This is an automated email from the ASF dual-hosted git repository.
alamb pushed a commit to branch main
in repository https://gitbox.apache.org/repos/asf/arrow-rs-object-store.git
The following commit(s) were added to refs/heads/main by this push:
new 1a61282 Support PutMultipartOptions for
MultipartStore::create_multipart for AWS/GCP. (#754)

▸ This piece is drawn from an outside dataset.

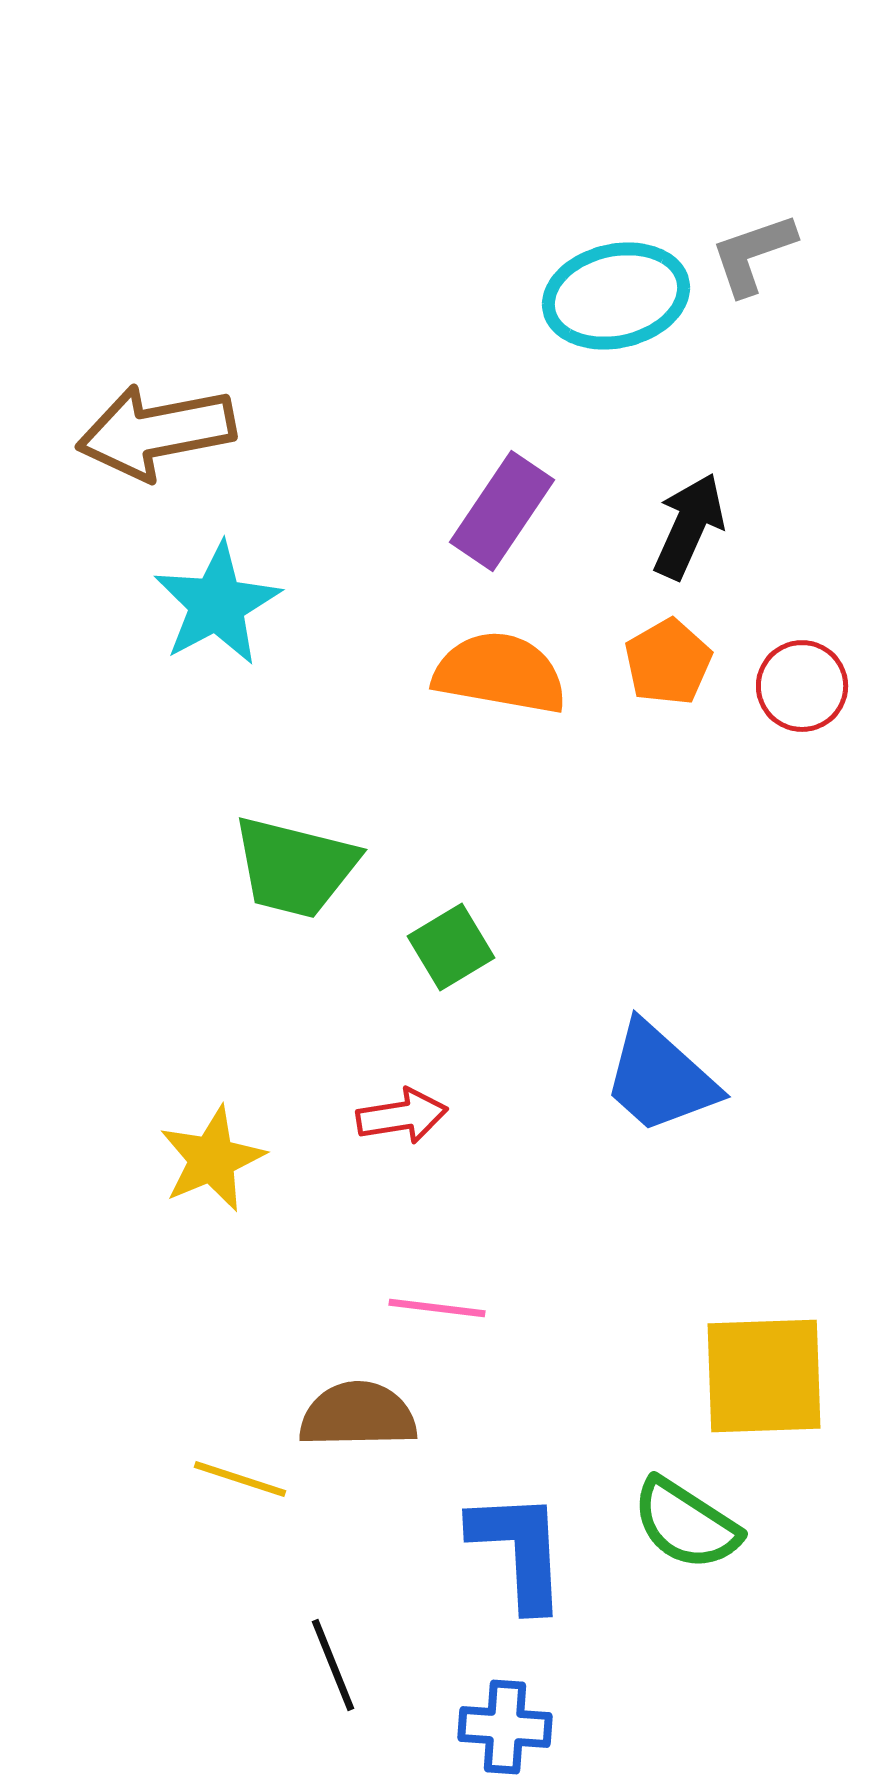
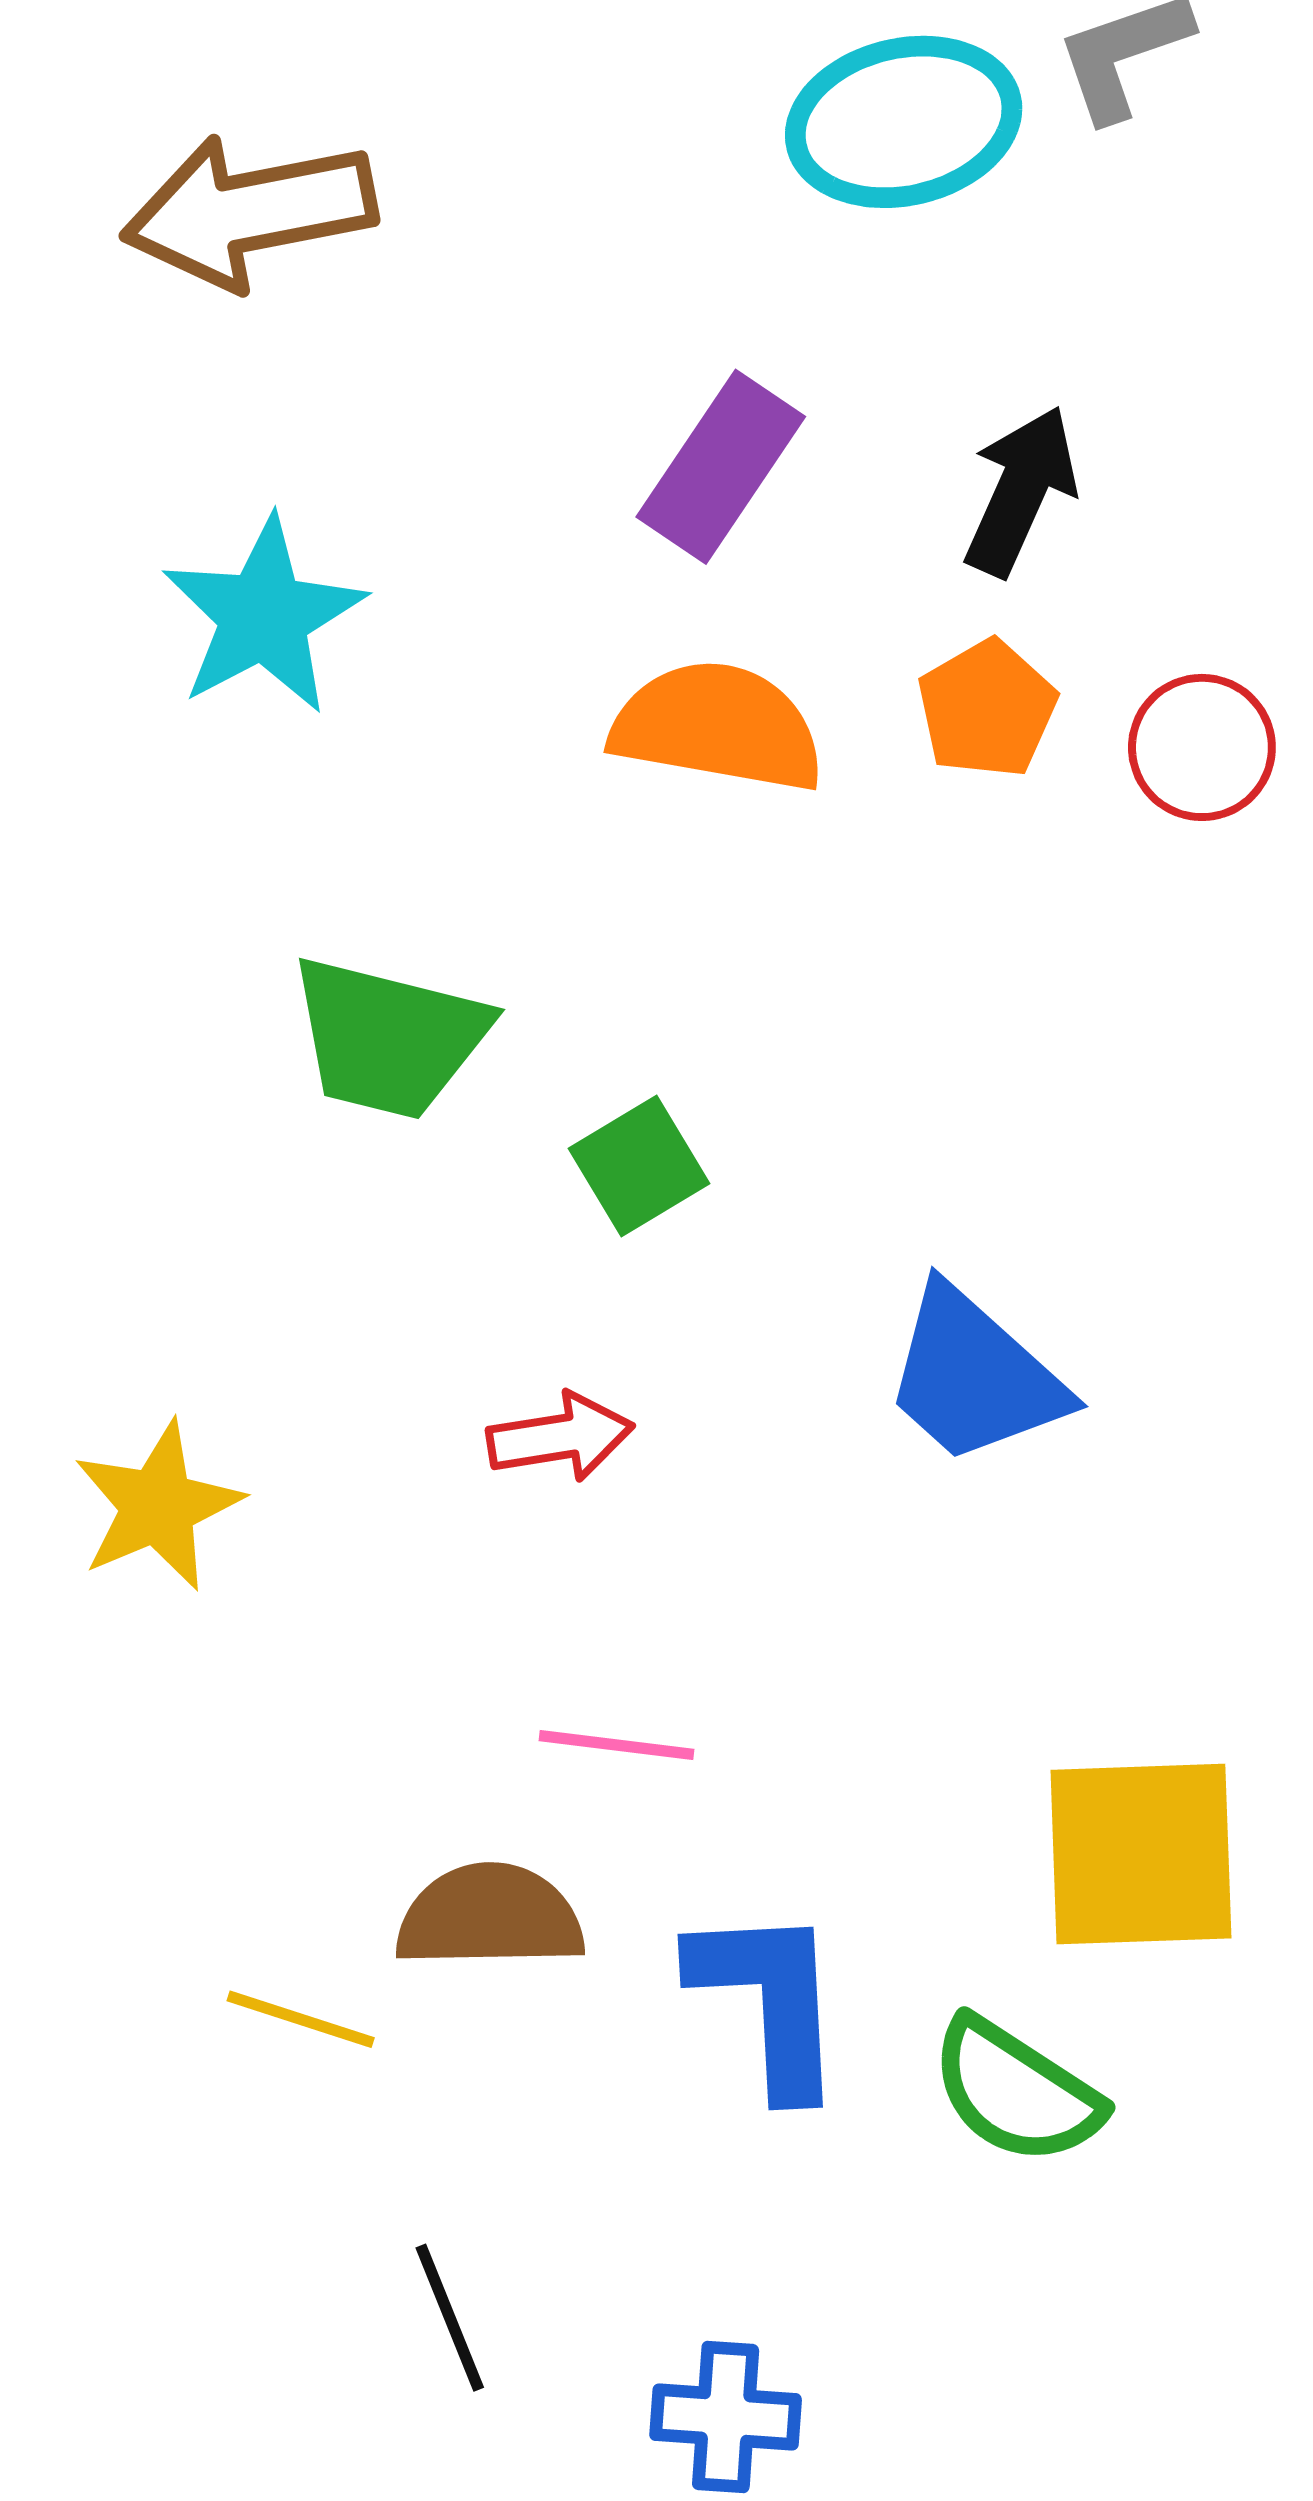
brown arrow: (156, 432) -> (249, 212), moved
yellow star: (212, 1159) -> (158, 1506), moved
blue L-shape: (519, 1550) -> (769, 2000), moved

1a61282 is described below
commit 1a612825dc6f8ccfe1d8bd871df6acae2c68527e
Author: Kevin Zhou <[email protected]>
AuthorDate: Wed Jun 17 12:54:52 2026 -0700
Support PutMultipartOptions for MultipartStore::create_multipart for
AWS/GCP. (#754)
* Add create_multipart_opts
* Add is_empty for TagSet
* fix test
---------
Co-authored-by: Kevin Zhou <[email protected]>
---
src/aws/mod.rs | 9 ++++++
src/azure/mod.rs | 43 ++++++++++++++++++++++++++++-
src/gcp/mod.rs | 9 ++++++
src/integration.rs | 38 ++++++++++++++++++++++++-
src/memory.rs | 21 ++++++++++++--
src/multipart.rs | 81 +++++++++++++++++++++++++++++++++++++++++++++++++++++-
src/prefix.rs | 10 +++++++
src/tags.rs | 5 ++++
src/throttle.rs | 9 ++++++
9 files changed, 220 insertions(+), 5 deletions(-)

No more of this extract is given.